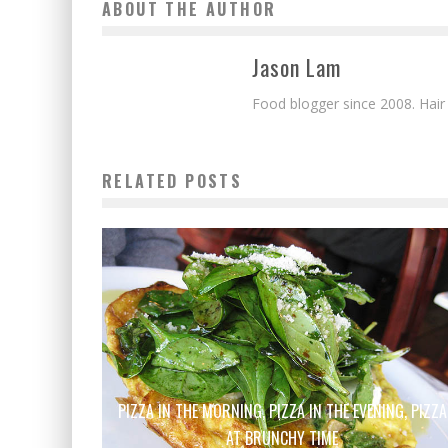
ABOUT THE AUTHOR
Jason Lam
Food blogger since 2008. Hair
RELATED POSTS
PIZZA IN THE MORNING, PIZZA IN THE EVENING, PIZZA
AT BRUNCHY TIME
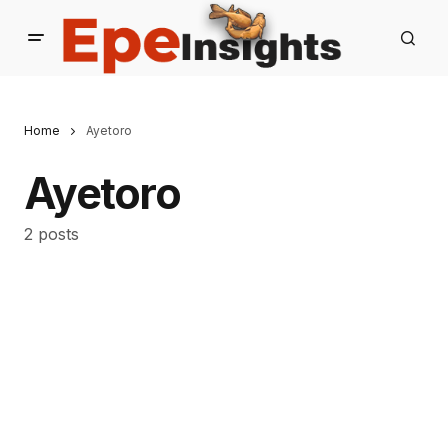
Home
Ayetoro
Ayetoro
2 posts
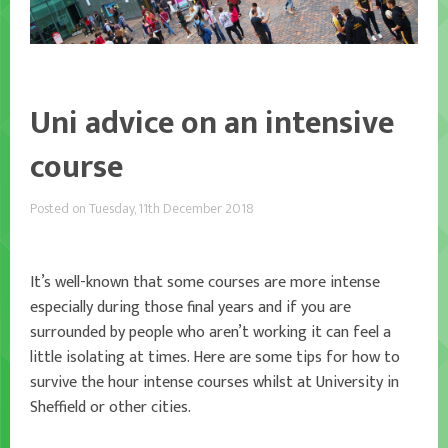
Uni advice on an intensive
course
Posted on Tuesday, 11th December 2018
It’s well-known that some courses are more intense
especially during those final years and if you are
surrounded by people who aren’t working it can feel a
little isolating at times. Here are some tips for how to
survive the hour intense courses whilst at University in
Sheffield or other cities.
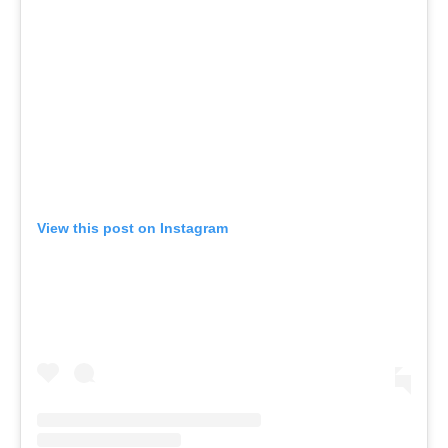
View this post on Instagram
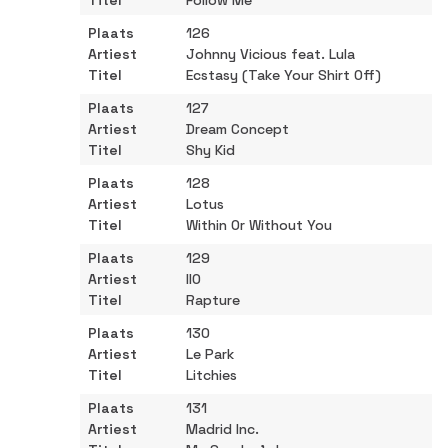
Follow Me
126
Johnny Vicious feat. Lula
Ecstasy (Take Your Shirt Off)
127
Dream Concept
Shy Kid
128
Lotus
Within Or Without You
129
IIO
Rapture
130
Le Park
Litchies
131
Madrid Inc.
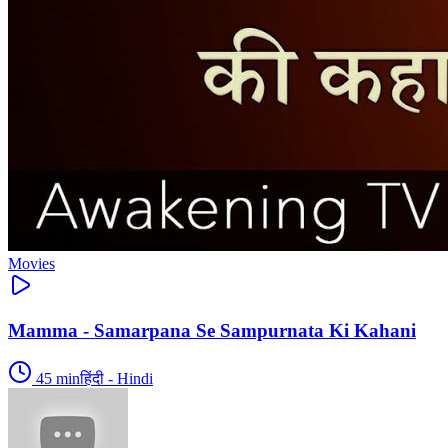
Movies
Mamma - Samarpana Se Sampurnata Ki Kahani
45
min
हिंदी - Hindi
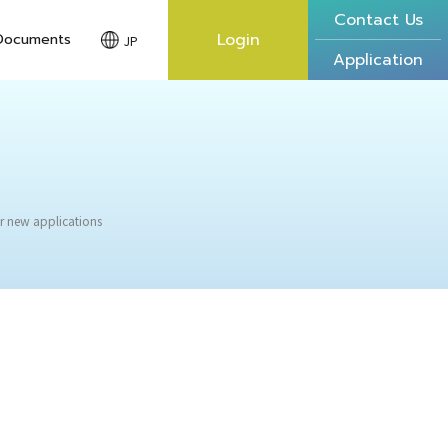
Contact Us
Login
Documents
JP
Application
r new applications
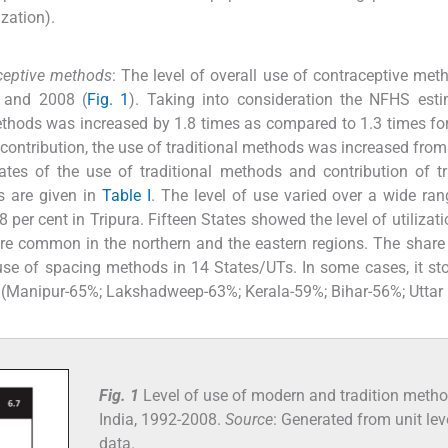
zation).
raceptive methods
: The level of overall use of contraceptive me
 and 2008 (
Fig. 1
). Taking into consideration the NFHS est
 methods was increased by 1.8 times as compared to 1.3 times f
ontribution, the use of traditional methods was increased from
tes of the use of traditional methods and contribution of tr
s are given in
Table I
. The level of use varied over a wide ran
 per cent in Tripura. Fifteen States showed the level of utilizat
ore common in the northern and the eastern regions. The share
 use of spacing methods in 14 States/UTs. In some cases, it s
e (Manipur-65%; Lakshadweep-63%; Kerala-59%; Bihar-56%; Uttar
Fig. 1
Level of use of modern and tradition metho
India, 1992-2008.
Source
: Generated from unit lev
data.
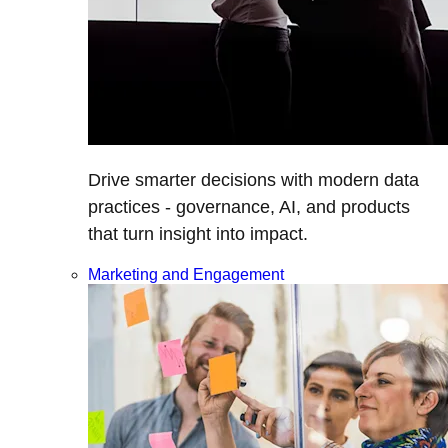
Drive smarter decisions with modern data
practices - governance, AI, and products
that turn insight into impact.
Marketing and Engagement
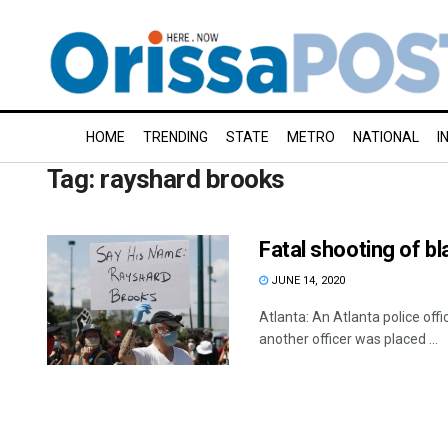
HOME
TRENDING
STATE
METRO
NATIONAL
I
Tag:
rayshard brooks
Fatal shooting of b
JUNE 14, 2020
Atlanta: An Atlanta police off
another officer was placed ...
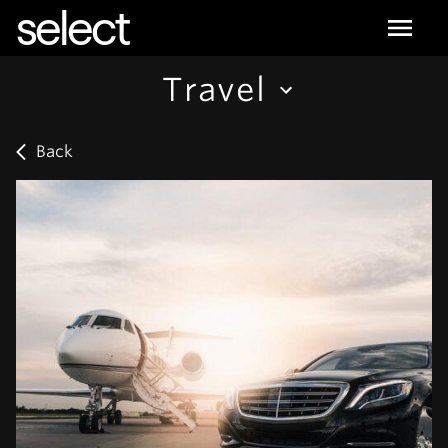
select
Travel
Back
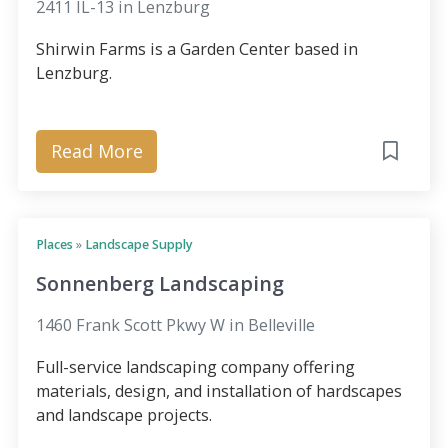
2411 IL-13 in Lenzburg
Shirwin Farms is a Garden Center based in
Lenzburg.
Read More
Places
»
Landscape Supply
Sonnenberg Landscaping
1460 Frank Scott Pkwy W in Belleville
Full-service landscaping company offering
materials, design, and installation of hardscapes
and landscape projects.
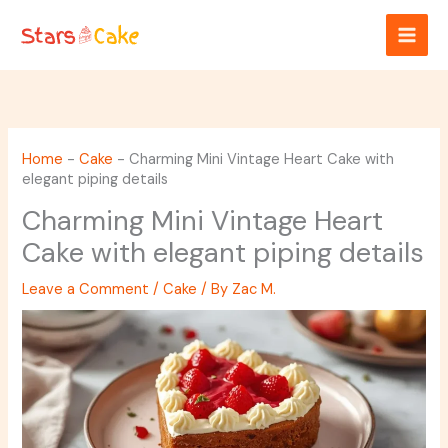
Skip
to
content
Home
-
Cake
-
Charming Mini Vintage Heart Cake with
elegant piping details
Charming Mini Vintage Heart
Cake with elegant piping details
Leave a Comment
/
Cake
/ By
Zac M.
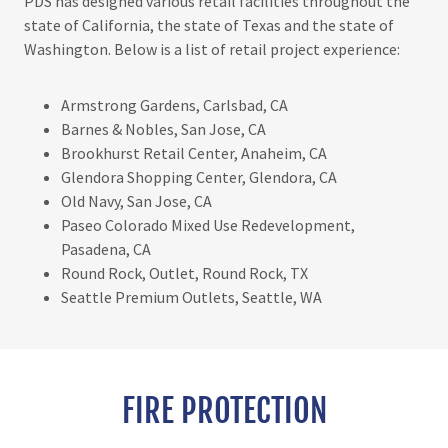
PDS has designed various retail facilities throughout the
state of California, the state of Texas and the state of
Washington. Below is a list of retail project experience:
Armstrong Gardens, Carlsbad, CA
Barnes & Nobles, San Jose, CA
Brookhurst Retail Center, Anaheim, CA
Glendora Shopping Center, Glendora, CA
Old Navy, San Jose, CA
Paseo Colorado Mixed Use Redevelopment,
Pasadena, CA
Round Rock, Outlet, Round Rock, TX
Seattle Premium Outlets, Seattle, WA
FIRE PROTECTION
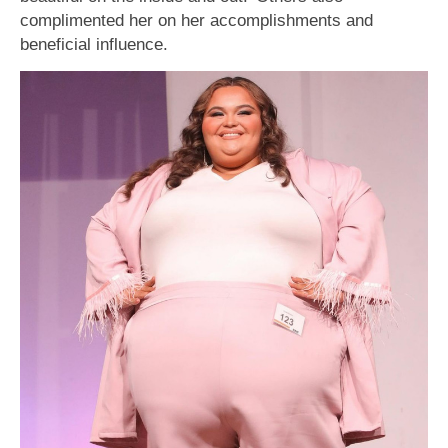
complimented her on her accomplishments and
beneficial influence.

**Exercise goal**
Once you have counted the lines above that contain "data", give that number alone.

**Exercise solution**
2